■ Directions for this task ■
Copy the lines below that contain "Meinl".

Dataset records:

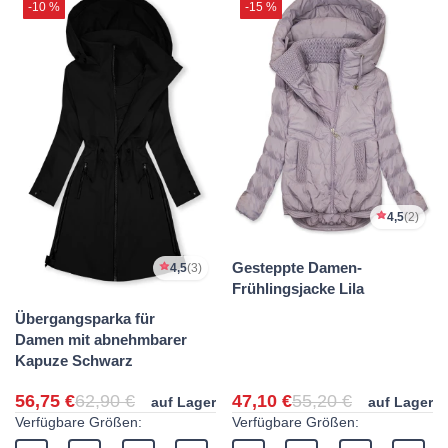
-10 %
-15 %
4,5
(2)
Gesteppte Damen-
4,5
(3)
Frühlingsjacke Lila
Übergangsparka für
Damen mit abnehmbarer
Kapuze Schwarz
56,75 €
62,90 €
47,10 €
55,20 €
auf Lager
auf Lager
Verfügbare Größen:
Verfügbare Größen:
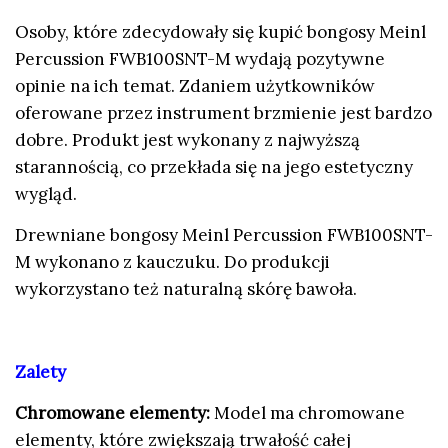
Osoby, które zdecydowały się kupić bongosy Meinl
Percussion FWB100SNT-M wydają pozytywne
opinie na ich temat. Zdaniem użytkowników
oferowane przez instrument brzmienie jest bardzo
dobre. Produkt jest wykonany z najwyższą
starannością, co przekłada się na jego estetyczny
wygląd.
Drewniane bongosy Meinl Percussion FWB100SNT-
M wykonano z kauczuku. Do produkcji
wykorzystano też naturalną skórę bawoła.
Zalety
Chromowane elementy:
Model ma chromowane
elementy, które zwiększają trwałość całej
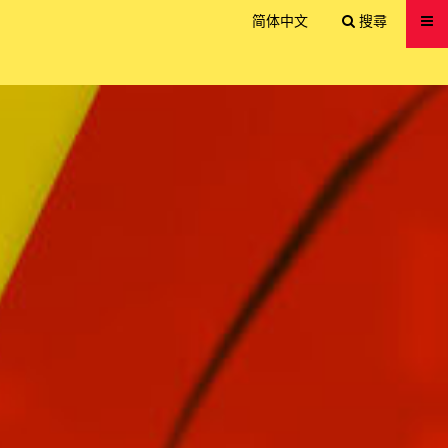
送出
简体中文
搜尋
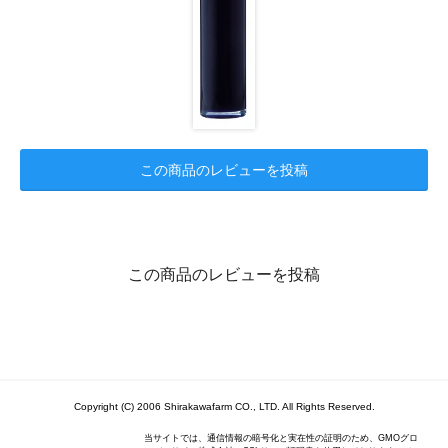
この商品のレビューを投稿
この商品のレビューを投稿
Copyright (C) 2006 Shirakawafarm CO., LTD. All Rights Reserved.
当サイトでは、通信情報の暗号化と実在性の証明のため、GMOグロ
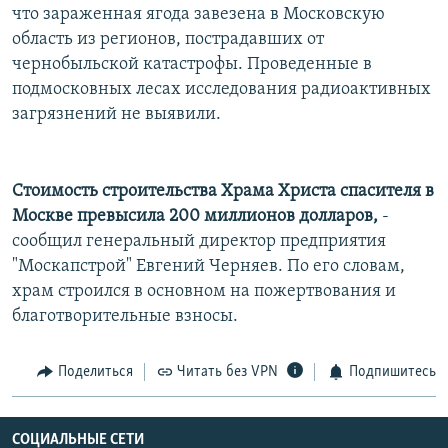
что зараженная ягода завезена в Московскую
область из регионов, пострадавших от
чернобыльской катастрофы. Проведенные в
подмосковных лесах исследования радиоактивных
загрязнений не выявили.
Стоимость строительства Храма Христа спасителя в
Москве превысила 200 миллионов долларов,
-
сообщил генеральный директор предприятия
"Москапстрой" Евгений Черняев. По его словам,
храм строился в основном на пожертвования и
благотворительные взносы.
Поделиться
Читать без VPN
Подпишитесь
СОЦИАЛЬНЫЕ СЕТИ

■ Output of the task ■
Osoby, które zdecydowały się kupić bongosy Meinl
Drewniane bongosy Meinl Percussion FWB100SNT-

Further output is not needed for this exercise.